Compliance Management, Network Security, Privacy

European banking breach guidelines more strict than EU GDPR

Payment service providers (PSPs) have been issued with guidelines to follow in the event of a security breach in a new consultation paper issued by the European Banking Authority (EBA) working with the European Central Bank (ECB)

Suggested mandates include notifying authorities of an incident within two hours from the moment the breach is detected, compared to the General Data Protection Regulation (GDPR) requirement of notice within 72 hours of breach detection.

The proposed two-hour notification, which would be the first in a series of required reports, is part of a standardised template which the regulators say will help manage information throughout the investigation of a security breach. Initial reports are not expected to provide detailed information, but serve as an overview of what occurred and the impact it might have had.  While the two-hour window sounds draconian, “only a “high-level notification” is required immediately, says Robert Bond, a data protection expert and partner at Charles Russell Speechlys told US press.

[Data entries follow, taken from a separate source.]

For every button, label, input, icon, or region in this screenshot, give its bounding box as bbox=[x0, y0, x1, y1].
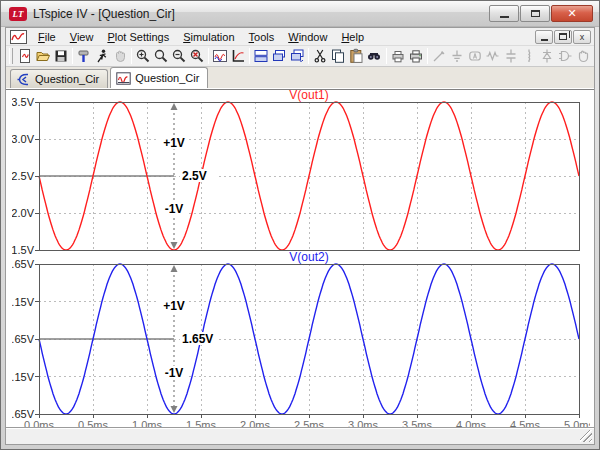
y-tick-label: 2.5V bbox=[12, 170, 35, 182]
control-panel-icon[interactable] bbox=[75, 47, 93, 65]
menu-simulation[interactable]: Simulation bbox=[176, 30, 241, 44]
cut-icon[interactable] bbox=[311, 47, 329, 65]
menu-window[interactable]: Window bbox=[281, 30, 334, 44]
menu-file[interactable]: File bbox=[31, 30, 63, 44]
resistor-icon[interactable] bbox=[484, 47, 502, 65]
status-bar bbox=[6, 427, 594, 444]
tab-waveform-question_cir[interactable]: Question_Cir bbox=[110, 67, 208, 88]
toolbar bbox=[6, 46, 594, 67]
mdi-restore-icon bbox=[559, 33, 567, 40]
toolbar-separator bbox=[249, 48, 250, 64]
annotation-center: 2.5V bbox=[182, 169, 207, 183]
toolbar-separator bbox=[72, 48, 73, 64]
paste-icon[interactable] bbox=[347, 47, 365, 65]
halt-icon[interactable] bbox=[111, 47, 129, 65]
menu-help[interactable]: Help bbox=[334, 30, 371, 44]
mdi-close-icon: x bbox=[580, 32, 585, 42]
arrowhead-up bbox=[171, 103, 178, 110]
waveform-icon bbox=[116, 72, 131, 85]
net-label-icon[interactable] bbox=[466, 47, 484, 65]
plot-settings-icon[interactable] bbox=[229, 47, 247, 65]
y-tick-label: 1.65V bbox=[12, 333, 35, 345]
pane-title: V(out2) bbox=[289, 250, 328, 264]
plot-client-area: +1V-1V2.5V3.5V3.0V2.5V2.0V1.5VV(out1)+1V… bbox=[6, 89, 594, 427]
y-tick-label: 3.0V bbox=[12, 133, 35, 145]
diode-icon[interactable] bbox=[538, 47, 556, 65]
window-title: LTspice IV - [Question_Cir] bbox=[33, 7, 488, 21]
menu-view[interactable]: View bbox=[63, 30, 101, 44]
cascade-windows-icon[interactable] bbox=[288, 47, 306, 65]
tab-label: Question_Cir bbox=[135, 72, 199, 84]
toolbar-separator bbox=[427, 48, 428, 64]
menu-tools[interactable]: Tools bbox=[242, 30, 282, 44]
minimize-button[interactable] bbox=[489, 5, 519, 22]
inductor-icon[interactable] bbox=[520, 47, 538, 65]
y-tick-label: 1.5V bbox=[12, 244, 35, 256]
annotation-upper: +1V bbox=[163, 136, 185, 150]
move-icon[interactable] bbox=[574, 47, 592, 65]
waveform-plot-canvas[interactable]: +1V-1V2.5V3.5V3.0V2.5V2.0V1.5VV(out1)+1V… bbox=[12, 90, 590, 430]
arrowhead-down bbox=[171, 406, 178, 413]
y-tick-label: 1.15V bbox=[12, 371, 35, 383]
y-tick-label: 2.0V bbox=[12, 207, 35, 219]
toolbar-separator bbox=[131, 48, 132, 64]
close-icon: ✕ bbox=[567, 7, 576, 20]
tab-label: Question_Cir bbox=[35, 73, 99, 85]
tab-schematic-question_cir[interactable]: Question_Cir bbox=[10, 69, 108, 88]
annotation-center: 1.65V bbox=[182, 332, 213, 346]
y-tick-label: 2.15V bbox=[12, 296, 35, 308]
zoom-in-icon[interactable] bbox=[134, 47, 152, 65]
ground-icon[interactable] bbox=[448, 47, 466, 65]
component-icon[interactable] bbox=[556, 47, 574, 65]
y-tick-label: 3.5V bbox=[12, 96, 35, 108]
maximize-icon bbox=[531, 10, 540, 17]
copy-icon[interactable] bbox=[329, 47, 347, 65]
tile-horizontal-icon[interactable] bbox=[252, 47, 270, 65]
find-icon[interactable] bbox=[365, 47, 383, 65]
toolbar-grip[interactable] bbox=[9, 48, 13, 64]
title-bar[interactable]: LT LTspice IV - [Question_Cir] ✕ bbox=[1, 1, 599, 27]
mdi-restore-button[interactable] bbox=[554, 30, 572, 44]
arrowhead-down bbox=[171, 242, 178, 249]
pane-title: V(out1) bbox=[289, 90, 328, 102]
arrowhead-up bbox=[171, 265, 178, 272]
menu-bar: FileViewPlot SettingsSimulationToolsWind… bbox=[6, 28, 594, 46]
ltspice-logo-icon: LT bbox=[9, 7, 27, 21]
minimize-icon bbox=[500, 15, 509, 18]
capacitor-icon[interactable] bbox=[502, 47, 520, 65]
annotation-lower: -1V bbox=[165, 366, 184, 380]
print-icon[interactable] bbox=[407, 47, 425, 65]
mdi-minimize-button[interactable] bbox=[535, 30, 553, 44]
y-tick-label: 2.65V bbox=[12, 258, 35, 270]
mdi-close-button[interactable]: x bbox=[573, 30, 591, 44]
open-icon[interactable] bbox=[34, 47, 52, 65]
zoom-out-icon[interactable] bbox=[170, 47, 188, 65]
print-preview-icon[interactable] bbox=[389, 47, 407, 65]
zoom-back-icon[interactable] bbox=[152, 47, 170, 65]
mdi-minimize-icon bbox=[541, 39, 548, 41]
toolbar-separator bbox=[208, 48, 209, 64]
draw-wire-icon[interactable] bbox=[430, 47, 448, 65]
zoom-fit-icon[interactable] bbox=[188, 47, 206, 65]
close-button[interactable]: ✕ bbox=[551, 5, 593, 22]
toolbar-separator bbox=[308, 48, 309, 64]
save-icon[interactable] bbox=[52, 47, 70, 65]
new-schematic-icon[interactable] bbox=[16, 47, 34, 65]
ltspice-window: LT LTspice IV - [Question_Cir] ✕ FileVie… bbox=[0, 0, 600, 450]
run-icon[interactable] bbox=[93, 47, 111, 65]
toolbar-separator bbox=[386, 48, 387, 64]
menu-plot-settings[interactable]: Plot Settings bbox=[100, 30, 176, 44]
tile-vertical-icon[interactable] bbox=[270, 47, 288, 65]
schematic-icon bbox=[16, 73, 31, 86]
annotation-lower: -1V bbox=[165, 202, 184, 216]
autorange-y-icon[interactable] bbox=[211, 47, 229, 65]
annotation-upper: +1V bbox=[163, 299, 185, 313]
tab-bar: Question_CirQuestion_Cir bbox=[6, 67, 594, 89]
maximize-button[interactable] bbox=[520, 5, 550, 22]
resize-grip[interactable] bbox=[580, 430, 592, 442]
active-document-icon[interactable] bbox=[10, 30, 27, 44]
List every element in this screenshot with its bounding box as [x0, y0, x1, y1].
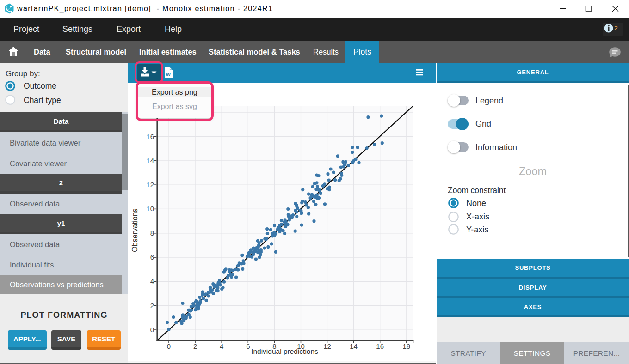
svg-text:8: 8 [150, 229, 154, 237]
svg-text:2: 2 [150, 302, 154, 309]
svg-text:4: 4 [220, 342, 223, 350]
svg-text:14: 14 [350, 342, 358, 350]
svg-text:w: w [166, 71, 171, 78]
svg-text:6: 6 [150, 253, 154, 261]
svg-text:Observations: Observations [131, 208, 139, 252]
svg-text:12: 12 [323, 342, 331, 350]
svg-text:4: 4 [150, 277, 154, 285]
svg-text:10: 10 [146, 205, 154, 212]
svg-text:Individual predictions: Individual predictions [251, 347, 318, 355]
svg-text:16: 16 [376, 342, 384, 350]
svg-text:6: 6 [246, 342, 250, 350]
svg-text:16: 16 [146, 133, 154, 140]
svg-text:18: 18 [402, 342, 410, 350]
svg-text:12: 12 [146, 181, 154, 188]
svg-text:14: 14 [146, 157, 154, 164]
svg-text:0: 0 [150, 326, 154, 334]
svg-text:2: 2 [193, 342, 197, 350]
svg-text:2: 2 [614, 24, 618, 32]
svg-text:0: 0 [167, 342, 171, 350]
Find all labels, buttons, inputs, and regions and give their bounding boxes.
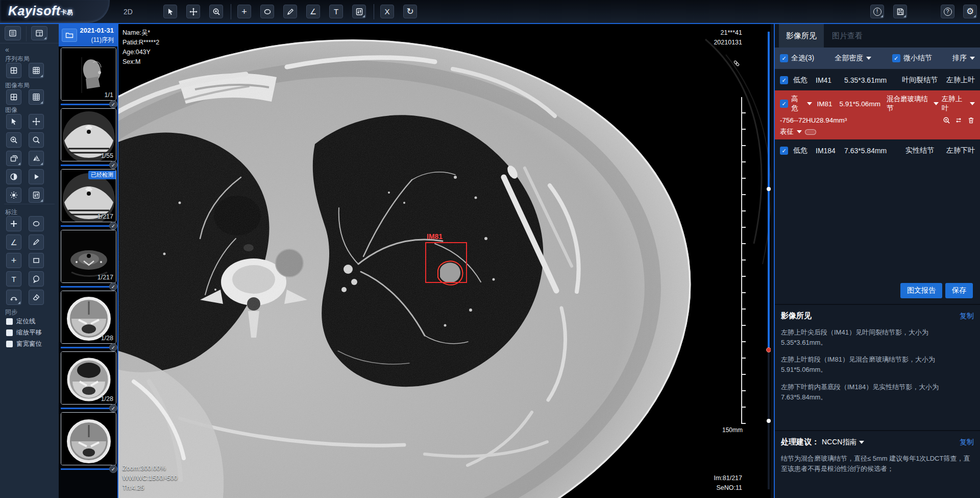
- ann-pencil-button[interactable]: [29, 234, 44, 250]
- nodule-row-selected[interactable]: ✓ 高危 IM81 5.91*5.06mm 混合磨玻璃结节 左肺上叶 -756-…: [775, 90, 980, 139]
- side-invert-button[interactable]: [6, 169, 21, 184]
- selected-bar: [61, 468, 112, 470]
- ann-crosshair-button[interactable]: [6, 216, 21, 231]
- chevron-down-icon[interactable]: [859, 441, 864, 444]
- chevron-down-icon[interactable]: [934, 102, 939, 105]
- thumbnail-item[interactable]: 1/28 ✓: [61, 351, 116, 405]
- check-icon[interactable]: ✓: [109, 282, 117, 291]
- save-button[interactable]: 保存: [945, 283, 973, 298]
- sort-dropdown[interactable]: 排序: [952, 54, 975, 63]
- reset-button[interactable]: ↻: [403, 5, 417, 18]
- checkbox-checked[interactable]: ✓: [780, 147, 788, 155]
- image-layout-grid-button[interactable]: [29, 89, 44, 105]
- side-rotate-button[interactable]: [6, 151, 21, 166]
- copy-advice-link[interactable]: 复制: [960, 438, 974, 447]
- series-layout-grid-button[interactable]: [29, 63, 44, 78]
- window-level-tool-button[interactable]: [352, 5, 366, 18]
- angle-tool-button[interactable]: ∠: [306, 5, 320, 18]
- side-pan-button[interactable]: [29, 114, 44, 129]
- ct-image[interactable]: IM81: [118, 24, 771, 498]
- checkbox-checked[interactable]: ✓: [780, 76, 788, 84]
- ann-eraser-button[interactable]: [29, 290, 44, 305]
- check-icon[interactable]: ✓: [109, 222, 117, 230]
- thumbnail-item[interactable]: ✓: [61, 412, 116, 465]
- chevron-down-icon[interactable]: [797, 130, 802, 133]
- settings-button[interactable]: ⚙: [963, 5, 977, 18]
- image-layout-2x2-button[interactable]: [6, 89, 21, 105]
- scrollbar-dot[interactable]: [767, 419, 771, 423]
- thumbnail-item[interactable]: 1/55 ✓: [61, 108, 116, 161]
- side-brightness-button[interactable]: [6, 187, 21, 203]
- copy-findings-link[interactable]: 复制: [960, 312, 974, 321]
- cursor-tool-button[interactable]: [163, 5, 177, 18]
- ann-rectangle-button[interactable]: [29, 253, 44, 268]
- side-zoom-in-button[interactable]: [6, 132, 21, 148]
- side-cursor-button[interactable]: [6, 114, 21, 129]
- checkbox[interactable]: [6, 329, 13, 336]
- ann-angle-button[interactable]: ∠: [6, 234, 21, 250]
- pencil-tool-button[interactable]: [283, 5, 297, 18]
- save-image-button[interactable]: [893, 5, 907, 18]
- tab-image-findings[interactable]: 影像所见: [779, 24, 824, 48]
- sync-window-checkbox[interactable]: 窗宽窗位: [6, 340, 42, 348]
- ann-comment-button[interactable]: [29, 271, 44, 287]
- tab-image-view[interactable]: 图片查看: [825, 24, 870, 48]
- side-magnifier-button[interactable]: [29, 132, 44, 148]
- chevron-down-icon[interactable]: [807, 102, 812, 105]
- sync-localizer-checkbox[interactable]: 定位线: [6, 317, 36, 326]
- micro-nodule-checkbox[interactable]: ✓微小结节: [892, 54, 932, 63]
- nodule-row[interactable]: ✓ 低危 IM184 7.63*5.84mm 实性结节 左肺下叶: [775, 141, 980, 160]
- crosshair-tool-button[interactable]: +: [237, 5, 251, 18]
- checkbox-checked[interactable]: ✓: [780, 100, 788, 108]
- ann-ellipse-button[interactable]: [29, 216, 44, 231]
- nodule-position-dot[interactable]: [766, 347, 771, 352]
- delete-annotation-button[interactable]: X: [380, 5, 394, 18]
- help-button[interactable]: ?: [941, 5, 954, 18]
- locate-zoom-icon[interactable]: [943, 116, 950, 124]
- thumbnail-item[interactable]: 1/28 ✓: [61, 291, 116, 344]
- ellipse-tool-button[interactable]: [260, 5, 274, 18]
- select-all-checkbox[interactable]: ✓全选(3): [780, 54, 814, 63]
- sync-zoom-pan-checkbox[interactable]: 缩放平移: [6, 328, 42, 337]
- scrollbar-thumb[interactable]: [767, 187, 771, 191]
- thumbnail-item[interactable]: 1/1 ✓: [61, 48, 116, 101]
- checkbox[interactable]: [6, 318, 13, 325]
- report-info-button[interactable]: !: [870, 5, 884, 18]
- check-icon[interactable]: ✓: [109, 100, 117, 108]
- chevron-down-icon[interactable]: [970, 102, 975, 105]
- check-icon[interactable]: ✓: [109, 465, 117, 473]
- check-icon[interactable]: ✓: [109, 161, 117, 169]
- compare-icon[interactable]: [955, 116, 963, 124]
- series-list-button[interactable]: [5, 26, 21, 40]
- side-cine-play-button[interactable]: [29, 169, 44, 184]
- density-dropdown[interactable]: 全部密度: [835, 54, 871, 63]
- checkbox[interactable]: [6, 341, 13, 347]
- feature-toggle[interactable]: [805, 129, 816, 135]
- trash-icon[interactable]: [967, 116, 975, 124]
- thumbnail-item[interactable]: 已经检测 1/217 ✓: [61, 169, 116, 222]
- check-icon[interactable]: ✓: [109, 343, 117, 351]
- ann-text-button[interactable]: T: [6, 271, 21, 287]
- report-button[interactable]: 图文报告: [900, 283, 942, 298]
- text-tool-button[interactable]: T: [329, 5, 343, 18]
- series-layout-2x2-button[interactable]: [6, 63, 21, 78]
- side-window-level-button[interactable]: [29, 187, 44, 203]
- ann-arc-button[interactable]: [6, 290, 21, 305]
- dome-icon: [10, 293, 18, 301]
- link-icon[interactable]: [733, 60, 740, 67]
- ann-plus-button[interactable]: +: [6, 253, 21, 268]
- open-study-button[interactable]: [62, 29, 77, 42]
- collapse-sidebar-button[interactable]: «: [5, 45, 9, 54]
- slice-scrollbar[interactable]: [768, 32, 770, 489]
- checkbox-checked[interactable]: ✓: [780, 54, 788, 62]
- thumbnail-item[interactable]: 1/217 ✓: [61, 230, 116, 283]
- pan-tool-button[interactable]: [186, 5, 200, 18]
- guideline-dropdown[interactable]: NCCN指南: [822, 438, 856, 447]
- layout-preset-button[interactable]: [31, 26, 47, 40]
- ct-viewport[interactable]: IM81 Name:吴*Patid:R*****2 Age:043YSex:M …: [118, 24, 771, 498]
- zoom-tool-button[interactable]: [209, 5, 223, 18]
- checkbox-checked[interactable]: ✓: [892, 54, 900, 62]
- check-icon[interactable]: ✓: [109, 404, 117, 412]
- side-flip-button[interactable]: [29, 151, 44, 166]
- nodule-row[interactable]: ✓ 低危 IM41 5.35*3.61mm 叶间裂结节 左肺上叶: [775, 71, 980, 89]
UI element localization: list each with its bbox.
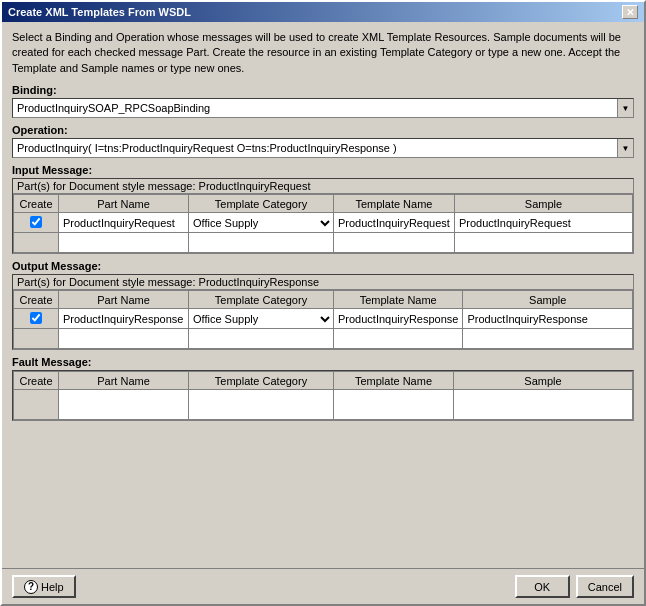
input-message-group: Part(s) for Document style message: Prod… — [12, 178, 634, 254]
fault-col-part-name: Part Name — [59, 372, 189, 390]
operation-combobox[interactable]: ProductInquiry( I=tns:ProductInquiryRequ… — [12, 138, 634, 158]
input-message-label: Input Message: — [12, 164, 634, 176]
fault-empty-create — [14, 390, 59, 420]
input-empty-create — [14, 233, 59, 253]
output-col-template-name: Template Name — [334, 291, 463, 309]
fault-col-template-category: Template Category — [189, 372, 334, 390]
fault-col-template-name: Template Name — [334, 372, 454, 390]
output-row-template-name[interactable]: ProductInquiryResponse — [334, 309, 463, 329]
output-table-container: Create Part Name Template Category Templ… — [13, 290, 633, 349]
cancel-button[interactable]: Cancel — [576, 575, 634, 598]
input-row-create-cell — [14, 213, 59, 233]
fault-message-group: Create Part Name Template Category Templ… — [12, 370, 634, 421]
input-col-sample: Sample — [454, 195, 632, 213]
output-empty-create — [14, 329, 59, 349]
binding-dropdown-btn[interactable]: ▼ — [617, 99, 633, 117]
fault-empty-sample — [454, 390, 633, 420]
output-table-title: Part(s) for Document style message: Prod… — [13, 275, 633, 290]
output-empty-row — [14, 329, 633, 349]
input-row-template-category-select[interactable]: Office Supply — [189, 214, 333, 232]
fault-empty-row — [14, 390, 633, 420]
output-col-sample: Sample — [463, 291, 633, 309]
title-bar: Create XML Templates From WSDL ✕ — [2, 2, 644, 22]
description-text: Select a Binding and Operation whose mes… — [12, 30, 634, 76]
input-col-create: Create — [14, 195, 59, 213]
close-button[interactable]: ✕ — [622, 5, 638, 19]
output-table-row: ProductInquiryResponse Office Supply Pro… — [14, 309, 633, 329]
dialog-content: Select a Binding and Operation whose mes… — [2, 22, 644, 568]
input-row-create-checkbox[interactable] — [30, 216, 42, 228]
output-message-group: Part(s) for Document style message: Prod… — [12, 274, 634, 350]
main-dialog: Create XML Templates From WSDL ✕ Select … — [0, 0, 646, 606]
binding-combobox[interactable]: ProductInquirySOAP_RPCSoapBinding ▼ — [12, 98, 634, 118]
input-row-part-name: ProductInquiryRequest — [59, 213, 189, 233]
output-row-sample[interactable]: ProductInquiryResponse — [463, 309, 633, 329]
dialog-title: Create XML Templates From WSDL — [8, 6, 191, 18]
fault-col-create: Create — [14, 372, 59, 390]
output-message-label: Output Message: — [12, 260, 634, 272]
input-table-title: Part(s) for Document style message: Prod… — [13, 179, 633, 194]
output-row-create-cell — [14, 309, 59, 329]
input-empty-row — [14, 233, 633, 253]
input-row-sample[interactable]: ProductInquiryRequest — [454, 213, 632, 233]
operation-dropdown-btn[interactable]: ▼ — [617, 139, 633, 157]
dialog-actions: OK Cancel — [515, 575, 634, 598]
bottom-bar: ? Help OK Cancel — [2, 568, 644, 604]
input-col-template-category: Template Category — [189, 195, 334, 213]
fault-table: Create Part Name Template Category Templ… — [13, 371, 633, 420]
input-col-part-name: Part Name — [59, 195, 189, 213]
input-table-container: Create Part Name Template Category Templ… — [13, 194, 633, 253]
output-row-template-category-cell: Office Supply — [189, 309, 334, 329]
input-table-row: ProductInquiryRequest Office Supply Prod… — [14, 213, 633, 233]
fault-table-container: Create Part Name Template Category Templ… — [13, 371, 633, 420]
output-table: Create Part Name Template Category Templ… — [13, 290, 633, 349]
input-row-template-category-cell: Office Supply — [189, 213, 334, 233]
help-icon: ? — [24, 580, 38, 594]
fault-empty-cat — [189, 390, 334, 420]
help-label: Help — [41, 581, 64, 593]
output-empty-tname — [334, 329, 463, 349]
input-empty-part — [59, 233, 189, 253]
fault-empty-part — [59, 390, 189, 420]
input-empty-sample — [454, 233, 632, 253]
output-row-part-name: ProductInquiryResponse — [59, 309, 189, 329]
help-button[interactable]: ? Help — [12, 575, 76, 598]
output-col-template-category: Template Category — [189, 291, 334, 309]
output-col-part-name: Part Name — [59, 291, 189, 309]
binding-value: ProductInquirySOAP_RPCSoapBinding — [13, 102, 617, 114]
output-empty-cat — [189, 329, 334, 349]
input-empty-cat — [189, 233, 334, 253]
fault-col-sample: Sample — [454, 372, 633, 390]
operation-label: Operation: — [12, 124, 634, 136]
input-table: Create Part Name Template Category Templ… — [13, 194, 633, 253]
output-empty-part — [59, 329, 189, 349]
output-empty-sample — [463, 329, 633, 349]
output-row-create-checkbox[interactable] — [30, 312, 42, 324]
ok-button[interactable]: OK — [515, 575, 570, 598]
input-col-template-name: Template Name — [334, 195, 455, 213]
operation-value: ProductInquiry( I=tns:ProductInquiryRequ… — [13, 142, 617, 154]
binding-label: Binding: — [12, 84, 634, 96]
fault-message-label: Fault Message: — [12, 356, 634, 368]
input-row-template-name[interactable]: ProductInquiryRequest — [334, 213, 455, 233]
fault-empty-tname — [334, 390, 454, 420]
output-col-create: Create — [14, 291, 59, 309]
output-row-template-category-select[interactable]: Office Supply — [189, 310, 333, 328]
input-empty-tname — [334, 233, 455, 253]
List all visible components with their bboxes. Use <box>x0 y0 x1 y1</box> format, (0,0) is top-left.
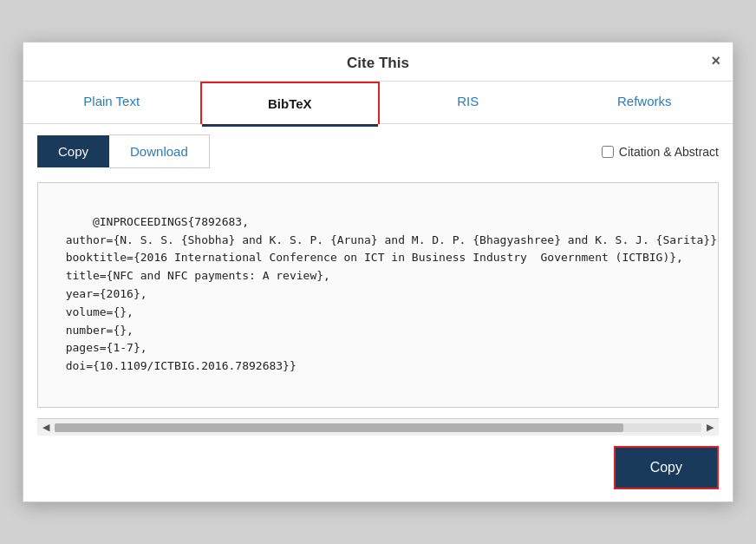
citation-abstract-checkbox[interactable] <box>602 146 614 158</box>
tab-refworks[interactable]: Refworks <box>557 82 733 123</box>
tab-plain-text[interactable]: Plain Text <box>23 82 200 123</box>
download-button[interactable]: Download <box>109 134 210 168</box>
scroll-right-arrow[interactable]: ▶ <box>705 422 715 433</box>
modal-overlay: Cite This × Plain Text BibTeX RIS Refwor… <box>0 0 756 544</box>
bibtex-code-text: @INPROCEEDINGS{7892683, author={N. S. S.… <box>52 215 719 372</box>
tabs-row: Plain Text BibTeX RIS Refworks <box>23 82 733 124</box>
copy-button[interactable]: Copy <box>37 135 109 167</box>
modal-header: Cite This × <box>23 43 733 82</box>
close-button[interactable]: × <box>711 53 720 69</box>
horizontal-scrollbar[interactable]: ◀ ▶ <box>37 418 719 436</box>
citation-abstract-wrapper: Citation & Abstract <box>602 145 719 159</box>
modal-dialog: Cite This × Plain Text BibTeX RIS Refwor… <box>23 42 733 502</box>
scroll-thumb <box>55 423 623 432</box>
citation-abstract-label: Citation & Abstract <box>619 145 719 159</box>
scroll-left-arrow[interactable]: ◀ <box>41 422 51 433</box>
scroll-track[interactable] <box>55 423 701 432</box>
actions-row: Copy Download Citation & Abstract <box>23 124 733 179</box>
modal-footer: Copy <box>23 436 733 501</box>
tab-bibtex[interactable]: BibTeX <box>200 82 381 124</box>
tab-ris[interactable]: RIS <box>380 82 557 123</box>
modal-title: Cite This <box>347 55 409 72</box>
footer-copy-button[interactable]: Copy <box>614 446 719 489</box>
bibtex-code-box: @INPROCEEDINGS{7892683, author={N. S. S.… <box>37 182 719 408</box>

According to the consultation paper, “These draft guidelines set out the criteria, thresholds and methodology to be used by payment service providers in order to determine whether an operational or security incident should be considered major and, therefore, be notified to the competent authority in the home member state.”

There will be a public hearing on the consultation at the EBA on 9 February, 2017 and comments on  the consultation should be sent  7 March 2017.